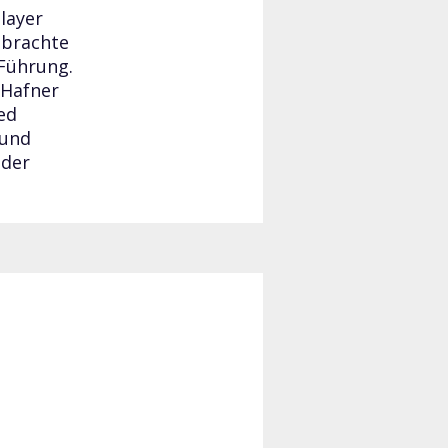
layer
i brachte
 Führung.
 Hafner
ed
 und
 der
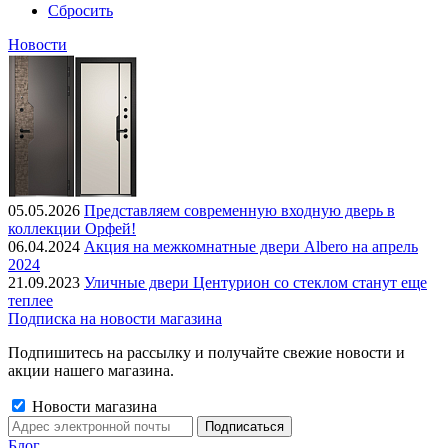
Сбросить
Новости
05.05.2026
Представляем современную входную дверь в
коллекции Орфей!
06.04.2024
Акция на межкомнатные двери Albero на апрель
2024
21.09.2023
Уличные двери Центурион со стеклом станут еще
теплее
Подписка на новости магазина
Подпишитесь на рассылку и получайте свежие новости и
акции нашего магазина.
Новости магазина
Блог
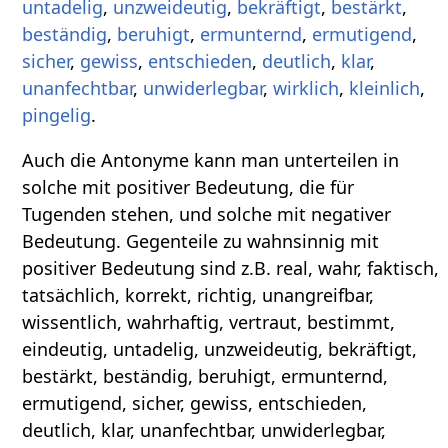
untadelig
,
unzweideutig
,
bekräftigt
,
bestärkt
,
beständig
,
beruhigt
,
ermunternd
,
ermutigend
,
sicher
,
gewiss
,
entschieden
,
deutlich
,
klar
,
unanfechtbar
,
unwiderlegbar
,
wirklich
,
kleinlich
,
pingelig
.
Auch die Antonyme kann man unterteilen in
solche mit positiver Bedeutung, die für
Tugenden stehen, und solche mit negativer
Bedeutung. Gegenteile zu wahnsinnig mit
positiver Bedeutung sind z.B. real, wahr, faktisch,
tatsächlich, korrekt, richtig, unangreifbar,
wissentlich, wahrhaftig, vertraut, bestimmt,
eindeutig, untadelig, unzweideutig, bekräftigt,
bestärkt, beständig, beruhigt, ermunternd,
ermutigend, sicher, gewiss, entschieden,
deutlich, klar, unanfechtbar, unwiderlegbar,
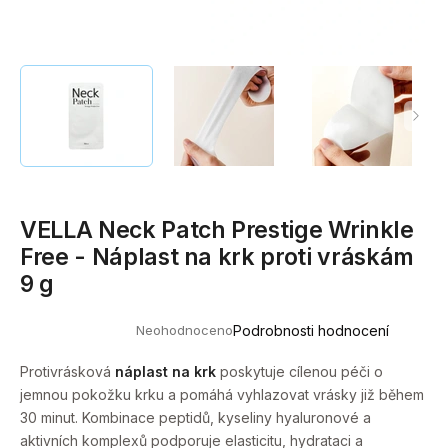
a
j
í
t
?
VELLA Neck Patch Prestige Wrinkle
HLEDAT
Free - Náplast na krk proti vráskám
9 g
D
Neohodnoceno
Podrobnosti hodnocení
o
Průměrné
hodnocení
p
produktu
Protivrásková
náplast na krk
poskytuje cílenou péči o
o
je
jemnou pokožku krku a pomáhá vyhlazovat vrásky již během
0,0
r
z
30 minut. Kombinace peptidů, kyseliny hyaluronové a
u
5
aktivních komplexů podporuje elasticitu, hydrataci a
hvězdiček.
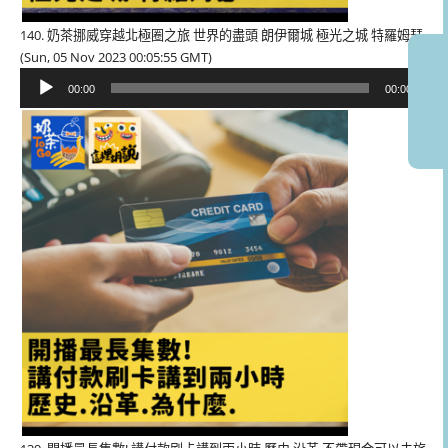
140. 奶茶挪威穿越北極圈之旅 世界的盡頭 朗伊爾城 極光之城 特羅姆瑟
(Sun, 05 Nov 2023 00:05:55 GMT)
音
00:00
00:00
訊
播
放
器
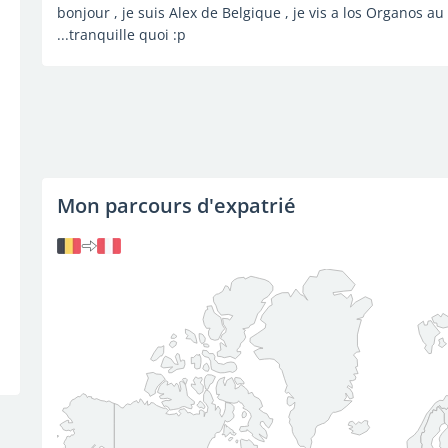
bonjour , je suis Alex de Belgique , je vis a los Organos au
...tranquille quoi :p
Mon parcours d'expatrié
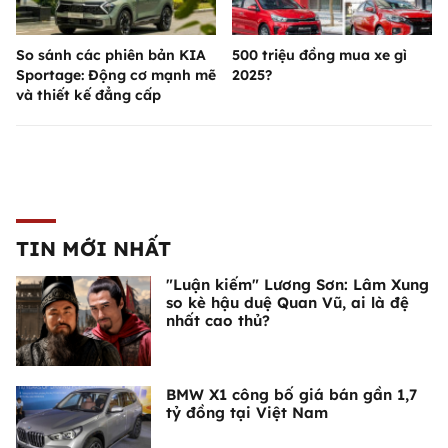
So sánh các phiên bản KIA
500 triệu đồng mua xe gì
Sportage: Động cơ mạnh mẽ
2025?
và thiết kế đẳng cấp
TIN MỚI NHẤT
"Luận kiếm" Lương Sơn: Lâm Xung
so kè hậu duệ Quan Vũ, ai là đệ
nhất cao thủ?
BMW X1 công bố giá bán gần 1,7
tỷ đồng tại Việt Nam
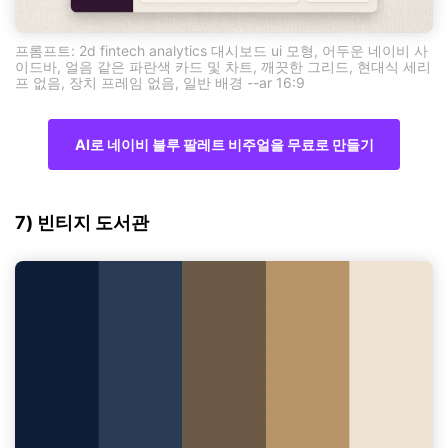
프롬프트: 2d fintech analytics 대시보드 ui 모형, 어두운 네이비 사
이드바, 얼음 같은 파란색 카드 및 차트, 깨끗한 그리드, 현대식 세리
프 없음, 장치 프레임 없음, 일반 배경 --ar 16:9
AI로 네이비 블루 팔레트 비주얼을 무료로 만들기
7) 빈티지 도서관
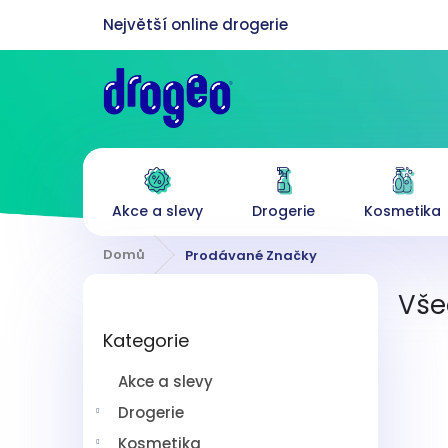
Přejít
na
obsah
Akce a slevy
Drogerie
Kosmetika
Domů
Prodávané Značky
P
Vše
o
Přeskočit
s
Kategorie
kategorie
t
r
Akce a slevy
a
n
Drogerie
n
Kosmetika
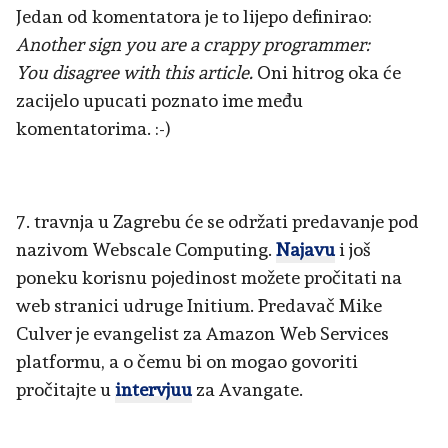
Jedan od komentatora je to lijepo definirao:
Another sign you are a crappy programmer:
You disagree with this article.
Oni hitrog oka će
zacijelo upucati poznato ime među
komentatorima. :-)
7. travnja u Zagrebu će se održati predavanje pod
nazivom Webscale Computing.
Najavu
i još
poneku korisnu pojedinost možete pročitati na
web stranici udruge Initium. Predavač Mike
Culver je evangelist za Amazon Web Services
platformu, a o čemu bi on mogao govoriti
pročitajte u
intervjuu
za Avangate.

BRIEF
Please reprint the whole listing exactly and omit its pictures.

TASK OUTPUT
layer
i brachte
 Führung.
 Hafner
ed
 und
 der
Сбросить
Новости
05.05.2026
Представляем современную входную дверь в
коллекции Орфей!
06.04.2024
Акция на межкомнатные двери Albero на апрель
2024
21.09.2023
Уличные двери Центурион со стеклом станут еще
теплее
Подписка на новости магазина
Подпишитесь на рассылку и получайте свежие новости и
акции нашего магазина.
Новости магазина
Блог
untadelig
,
unzweideutig
,
bekräftigt
,
bestärkt
,
beständig
,
beruhigt
,
ermunternd
,
ermutigend
,
sicher
,
gewiss
,
entschieden
,
deutlich
,
klar
,
unanfechtbar
,
unwiderlegbar
,
wirklich
,
kleinlich
,
pingelig
.
Auch die Antonyme kann man unterteilen in
solche mit positiver Bedeutung, die für
Tugenden stehen, und solche mit negativer
Bedeutung. Gegenteile zu wahnsinnig mit
positiver Bedeutung sind z.B. real, wahr, faktisch,
tatsächlich, korrekt, richtig, unangreifbar,
wissentlich, wahrhaftig, vertraut, bestimmt,
eindeutig, untadelig, unzweideutig, bekräftigt,
bestärkt, beständig, beruhigt, ermunternd,
ermutigend, sicher, gewiss, entschieden,
deutlich, klar, unanfechtbar, unwiderlegbar,
a
j
í
t
?
VELLA Neck Patch Prestige Wrinkle
HLEDAT
Free - Náplast na krk proti vráskám
9 g
D
Neohodnoceno
Podrobnosti hodnocení
o
Průměrné
hodnocení
p
produktu
Protivrásková
náplast na krk
poskytuje cílenou péči o
o
je
jemnou pokožku krku a pomáhá vyhlazovat vrásky již během
0,0
r
z
30 minut. Kombinace peptidů, kyseliny hyaluronové a
u
5
aktivních komplexů podporuje elasticitu, hydrataci a
hvězdiček.
140. 奶茶挪威穿越北極圈之旅 世界的盡頭 朗伊爾城 極光之城 特羅姆瑟
(Sun, 05 Nov 2023 00:05:55 GMT)
音
00:00
00:00
訊
播
放
器
bonjour , je suis Alex de Belgique , je vis a los Organos au
...tranquille quoi :p
Mon parcours d'expatrié
So sánh các phiên bản KIA
500 triệu đồng mua xe gì
Sportage: Động cơ mạnh mẽ
2025?
và thiết kế đẳng cấp
TIN MỚI NHẤT
"Luận kiếm" Lương Sơn: Lâm Xung
so kè hậu duệ Quan Vũ, ai là đệ
nhất cao thủ?
BMW X1 công bố giá bán gần 1,7
tỷ đồng tại Việt Nam
프롬프트: 2d fintech analytics 대시보드 ui 모형, 어두운 네이비 사
이드바, 얼음 같은 파란색 카드 및 차트, 깨끗한 그리드, 현대식 세리
프 없음, 장치 프레임 없음, 일반 배경 --ar 16:9
AI로 네이비 블루 팔레트 비주얼을 무료로 만들기
7) 빈티지 도서관
Přejít
na
obsah
Akce a slevy
Drogerie
Kosmetika
Domů
Prodávané Značky
P
Vše
o
Přeskočit
s
Kategorie
kategorie
t
r
Akce a slevy
a
n
Drogerie
n
Kosmetika
Jedan od komentatora je to lijepo definirao:
Another sign you are a crappy programmer:
You disagree with this article.
Oni hitrog oka će
zacijelo upucati poznato ime među
komentatorima. :-)
7. travnja u Zagrebu će se održati predavanje pod
nazivom Webscale Computing.
Najavu
i još
poneku korisnu pojedinost možete pročitati na
web stranici udruge Initium. Predavač Mike
Culver je evangelist za Amazon Web Services
platformu, a o čemu bi on mogao govoriti
pročitajte u
intervjuu
za Avangate.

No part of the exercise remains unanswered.